May 5: Mars is .2° S of the moon.

May 9: Mercury is highest in the early morning sky due to its greatest western elongation. Look low in the east just before sunrise.

May 31: Saturn is .4° N of the moon.

June 4: Venus at Superior Conjunction.

June 20: This is the first day of summer in the Northern Hemisphere, and the first day of winter for the Southern Hemisphere. It is marked by the June solstice—the time in the sun’s elliptical path in which it will have reached its most northern position in the sky. This makes for the longest daylight in the Northern Hemisphere, while also being the shortest day for those living in the Southern Hemisphere.
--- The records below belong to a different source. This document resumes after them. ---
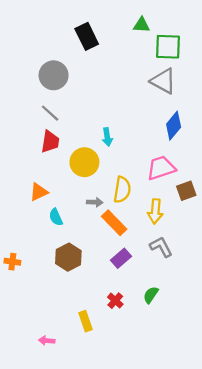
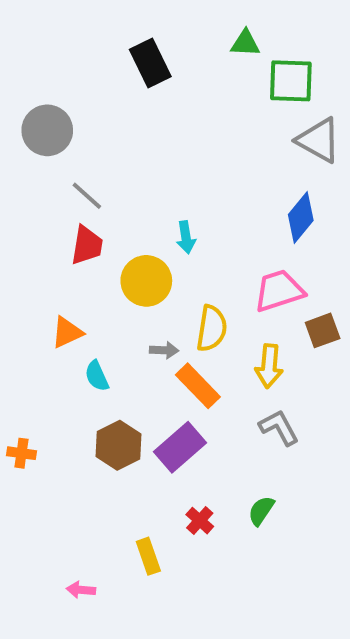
gray circle: (54, 75) -> (47, 130), moved
gray triangle: (163, 81) -> (319, 140), moved
purple rectangle: (121, 258) -> (180, 447), moved, size x1.4

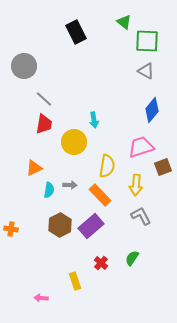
green triangle: (245, 43) -> (124, 22), turned 35
gray triangle: (319, 140) -> (146, 71), moved, size x0.7
gray arrow: (164, 350) -> (70, 185), moved
cyan semicircle: (97, 376) -> (49, 190), turned -147

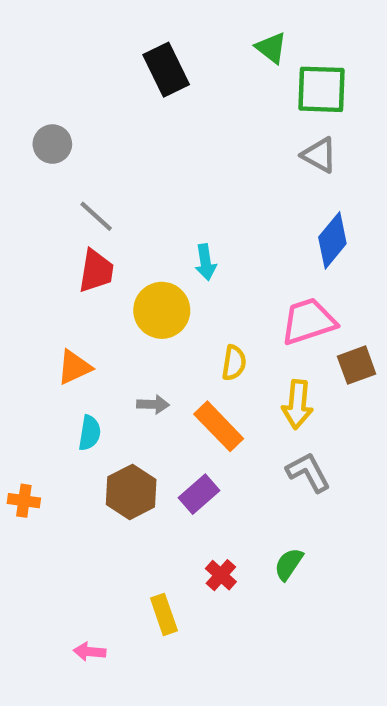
gray circle: (24, 66) -> (52, 144), size x0.7
yellow semicircle: (107, 166) -> (234, 363), size x0.7
cyan semicircle: (49, 190) -> (90, 433), moved
purple rectangle: (91, 226) -> (199, 494), size x0.7

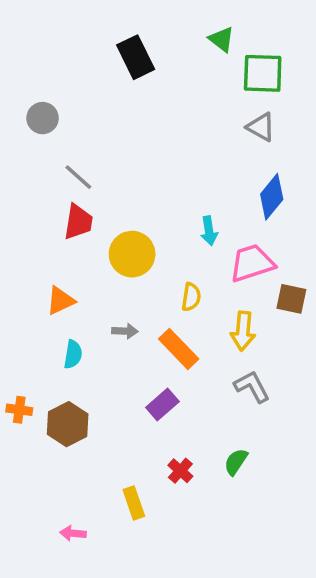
cyan arrow: (206, 262) -> (209, 231), moved
brown square: (357, 365) -> (291, 299), turned 32
brown hexagon: (131, 492) -> (68, 424), moved

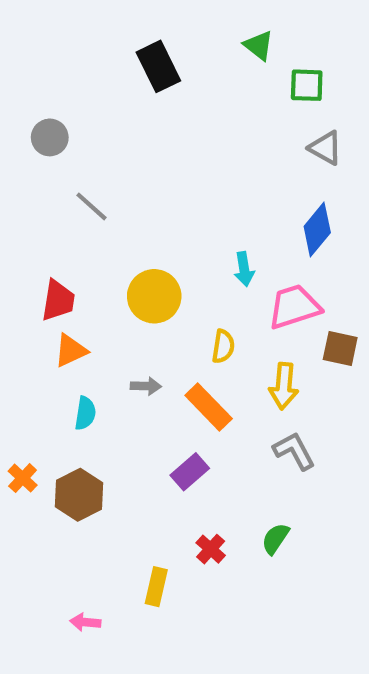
green square: (263, 73) -> (307, 85), size x0.7
gray triangle: (261, 127) -> (326, 148), moved
red trapezoid: (78, 222) -> (58, 300), moved
orange cross: (19, 410) -> (23, 478), turned 35
yellow rectangle: (134, 503) -> (156, 587), turned 32

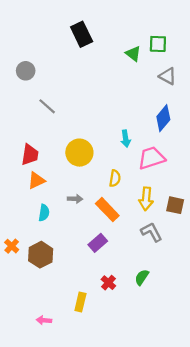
green triangle: (259, 46) -> (133, 54), moved
brown square: (340, 348) -> (175, 205), moved

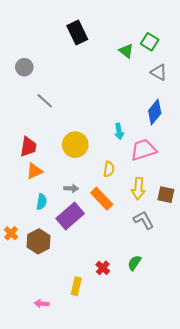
green square: (158, 44) -> (150, 42), turned 30
purple rectangle: (98, 243) -> (70, 216), moved, size x1.5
May 4-5: This is the peak of the eta Aquariids meteor shower, though the period of activity runs through May 27. This year may be stronger than usual, and the waning moon crescent will not majorly interfere. These meteors can have long persistent trails.

Comet 1P/Halley, the source of these meteors, is commonly called “Halley’s Comet.” The “P” in the official name is a designation that indicates this to be a “periodic comet.” Periodic comets orbit more frequently than once every two hundred years. The orbit for Halley’s Comet is every seventy-six years. Its last trip past Earth was 1986.